Why, precisely, is $\{r \in \mathbb{Q}: - \sqrt{2} < r < \sqrt{2}\}$ clopen in $\mathbb{Q}$? Just going over some old notes and I realized I always took this for granted without actually fleshing out exactly why it is true. The set of all r is closed in $\mathbb{Q}$, because the set of all r is just all of the rationals in that interval, and obviously contains all of its limits. If you take its complement, the irrational numbers between $- \sqrt{2}$ and $\sqrt{2}$, what precisely can we say about this to conclude that the original set is clopen? i.e. why precisely is the complement open?
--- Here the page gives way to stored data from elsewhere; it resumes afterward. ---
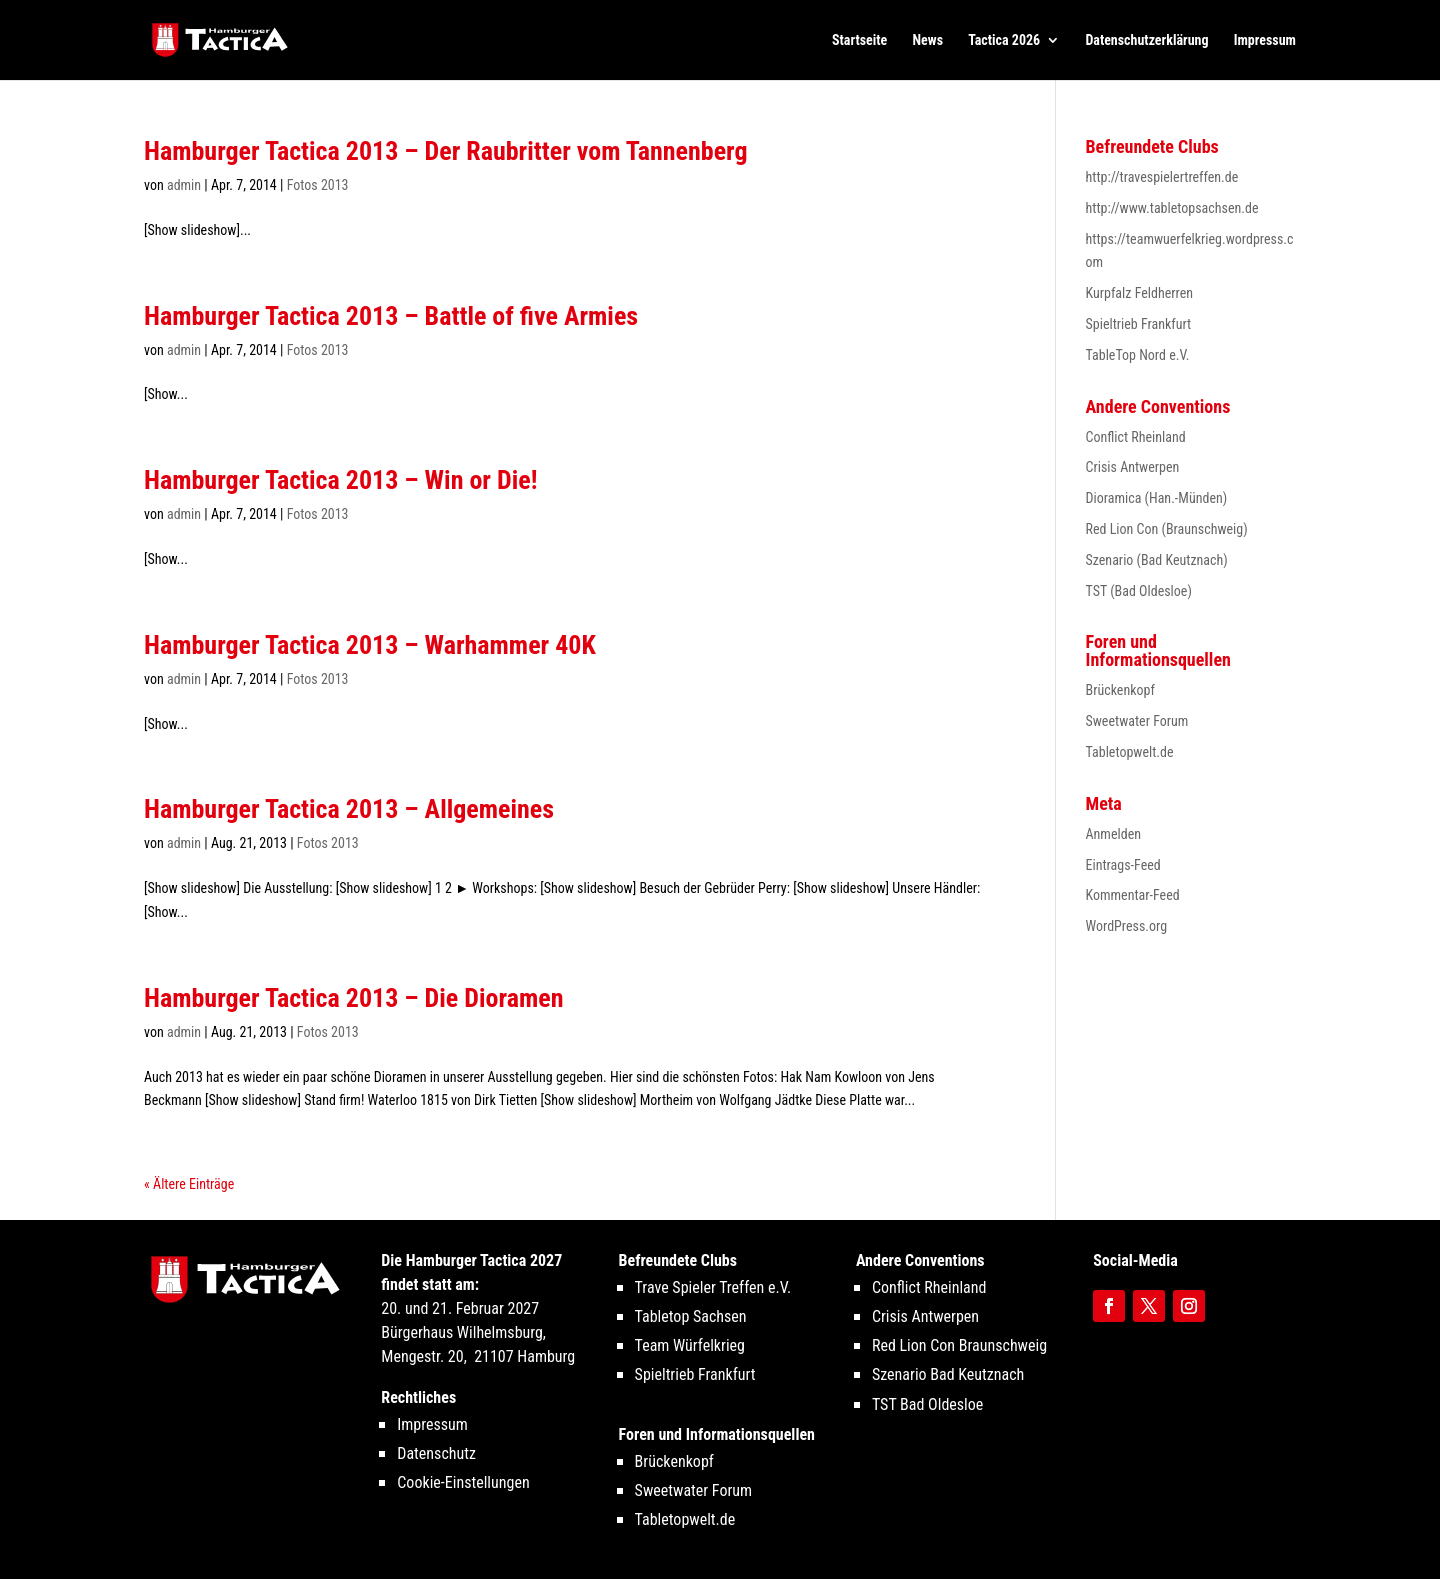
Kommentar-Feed (1133, 895)
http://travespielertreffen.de (1162, 177)
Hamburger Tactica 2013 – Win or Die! (340, 480)
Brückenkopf (1120, 690)
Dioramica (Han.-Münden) (1157, 498)
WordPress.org (1127, 926)
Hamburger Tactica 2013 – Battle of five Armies (391, 316)
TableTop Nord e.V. (1138, 355)
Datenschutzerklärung (1146, 40)
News (928, 40)
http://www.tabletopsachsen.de (1172, 208)
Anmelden (1113, 834)
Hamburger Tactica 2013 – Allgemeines (349, 809)
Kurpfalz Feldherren (1140, 293)
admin (184, 185)
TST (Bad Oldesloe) (1139, 591)
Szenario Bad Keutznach (948, 1374)
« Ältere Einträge (189, 1184)
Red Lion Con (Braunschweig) (1167, 529)
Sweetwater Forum (1137, 721)
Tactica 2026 (1004, 40)
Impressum (1265, 40)
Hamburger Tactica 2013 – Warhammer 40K (370, 645)
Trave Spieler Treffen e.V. (713, 1287)
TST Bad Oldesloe (927, 1404)
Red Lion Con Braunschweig (959, 1345)
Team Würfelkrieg (690, 1345)
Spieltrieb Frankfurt (1139, 324)
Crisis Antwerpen (1133, 467)
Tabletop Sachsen (691, 1316)
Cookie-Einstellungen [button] (463, 1482)
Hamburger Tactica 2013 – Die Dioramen (353, 998)
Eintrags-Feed (1123, 865)
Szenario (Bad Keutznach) (1157, 560)
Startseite (859, 40)
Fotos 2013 (318, 185)
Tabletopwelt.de (1130, 752)
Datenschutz (436, 1453)
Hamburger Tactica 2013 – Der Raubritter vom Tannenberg (446, 151)
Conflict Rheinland (1136, 437)
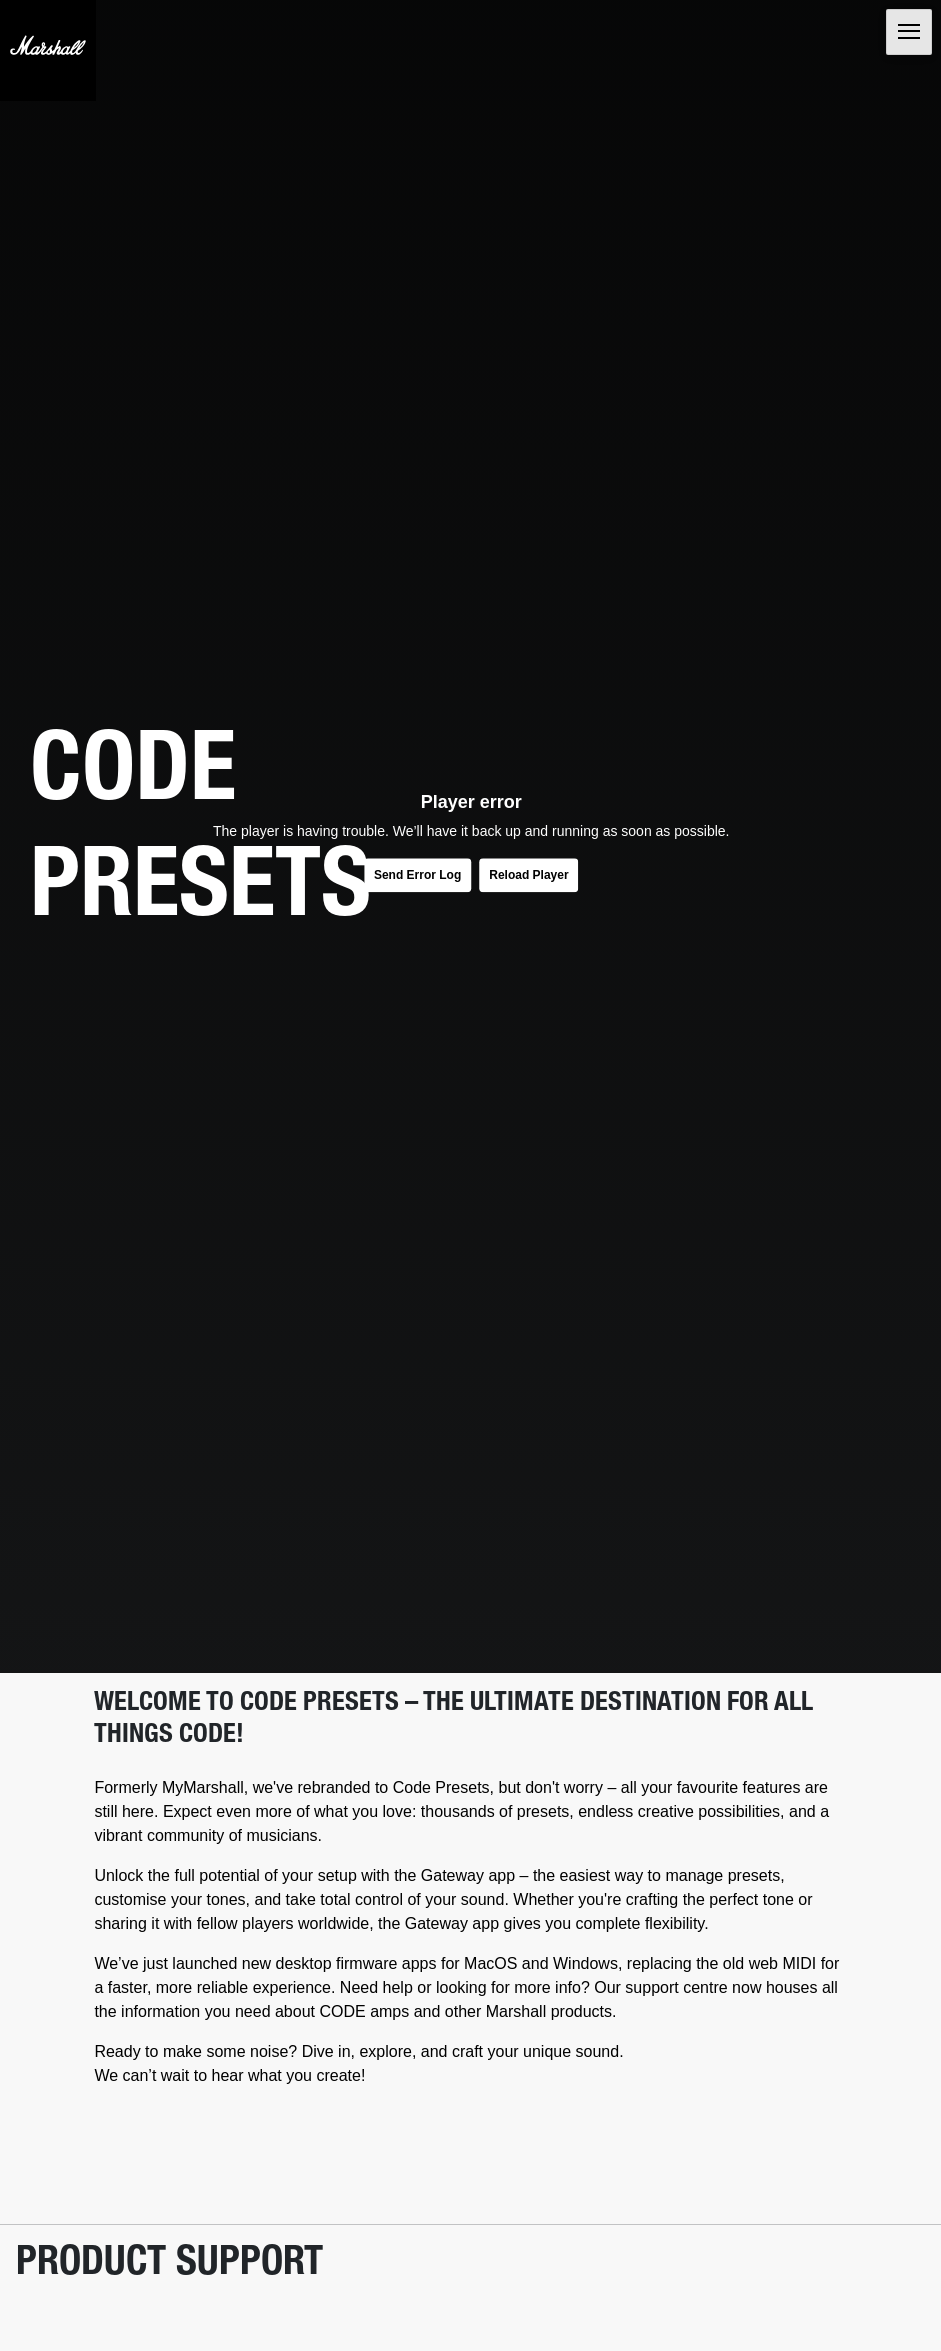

Thanks.

$\Bbb Q$ inherits ist topology from $\Bbb R$. So if a set $U$ is open in $\Bbb R$, then $\Bbb Q \cap U$ is open in $\Bbb Q$, and the same thing goes for closed sets.

Now, the funny thing is that your set is both the intersection of a closed interval in $\Bbb R$ with $\Bbb Q$ (namely $[-\sqrt 2, \sqrt 2] \cap \Bbb Q$), and it's the intersection of an open interval with $\Bbb Q$ (namely $(-\sqrt 2, \sqrt 2)\cap \Bbb Q$). Thus, from the topology it ingerits from $\Bbb R$, your set is both an open set and a closed set. That is why it's a clopen set.